WYPR called out to listeners who attended the 1963 March to share their stories. Read the entire collection of 'Your Stories.'
WGBH's Media Library and Archives has the only tapes of the original March broadcast in existence and will air this on-site coverage starting at 2 p.m. (ET) on Wednesday, August 28. Explore more public media coverage from WGBH.
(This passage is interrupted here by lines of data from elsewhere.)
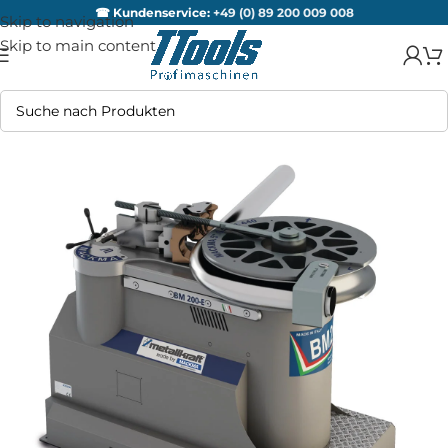
☎ Kundenservice:
+49 (0) 89 200 009 008
Skip to navigation
Skip to main content
AUSV
ERKA
UFT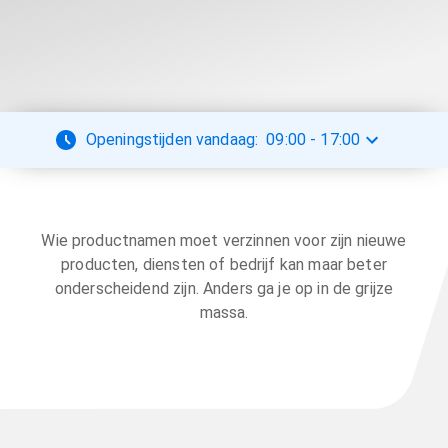
Openingstijden vandaag:
09:00
-
17:00
Wie productnamen moet verzinnen voor zijn nieuwe
producten, diensten of bedrijf kan maar beter
onderscheidend zijn. Anders ga je op in de grijze
massa.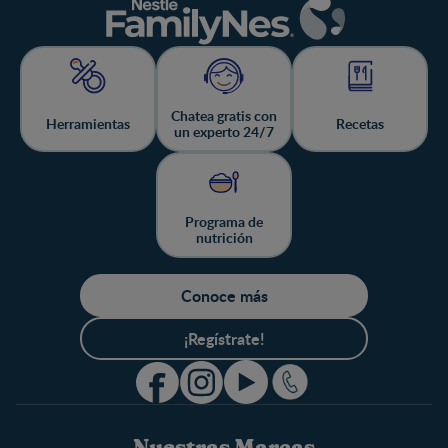
Chatea gratis con
Herramientas
Recetas
un experto 24/7
Programa de
nutrición
Conoce más
¡Regístrate!
Nuestras Marcas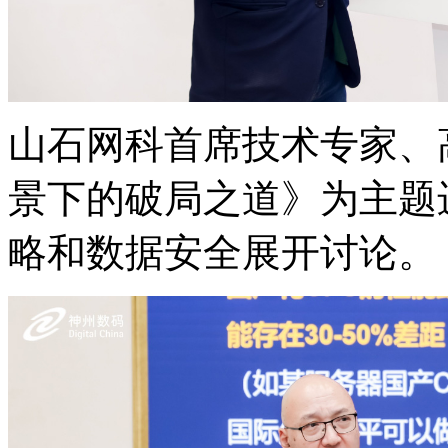
山石网科首席技术专家
景下的破局之道》为主题进
略和数据安全展开讨论。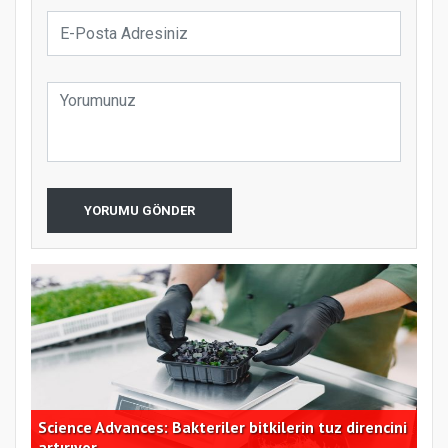
YORUMU GÖNDER
ı
Science Advances: Bakteriler bitkilerin tuz direncini
TÜS
artırıyor
bek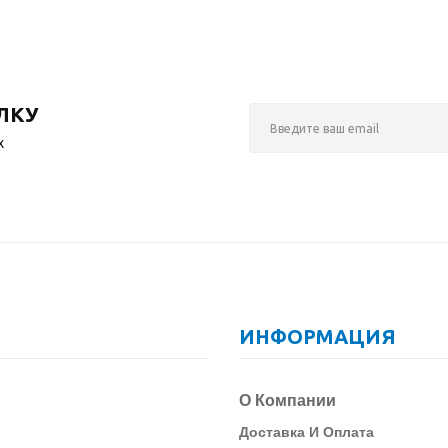
ЛКУ
х
ИНФОРМАЦИЯ
О Компании
Д
Оставка И Оплата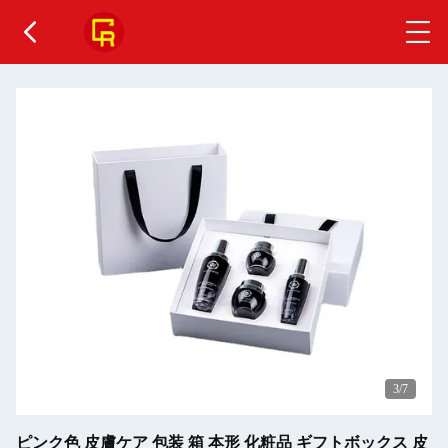
4
/7
ピンク色 皮膚ケア 包装 箱 本形 化粧品 ギフトボックス 皮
Rev. Bernice King talks about her father's symbolic speech with WABE's Rose Scott.
KQED, Northern California
Check out the forum, An Insider's View on the 1963 March on Washington.
KPCC, Southern California
Many lives were changed alongside the National Mall's Reflecting Pool on August 28, 1963. Former New York-resident March Haefele, of KPCC's Off-Ramp, shares his story. He recalls:
And so somehow we, a majority non-black liberal group, found ourselves rattling off to Washington to march for civil rights fifty years ago ... simply because going seemed the right thing to do.
Colorado Public Radio
CPR asked two teens to watch Martin Luther King's "I Have a Dream" speech together and reports on their reactions.
Many Chicagoans had front-row seats to the original March, whether traveling to Washington, D.C., by train, or following from their TV sets at home. Listen to these WBEZ stories that commemorate the historic day from the perspective of Chicago locals. The station also invited listeners to tweet their thoughts with #AfternoonShift.
WSKG, New York's Southern Tier and Northern Pennsylvania
Catch up with WSKG events to commemorate the March, including a day-long online screening and live chat.
WAMU, Washington, D.C.
Over the weekend hundreds of thousands gathered at the National Mall in Washington, D.C., to reflect on the 1963 March and to hear words from today's leaders. Search WAMU for related coverage of events around the capital city.
Cara Philbin contributed to this post.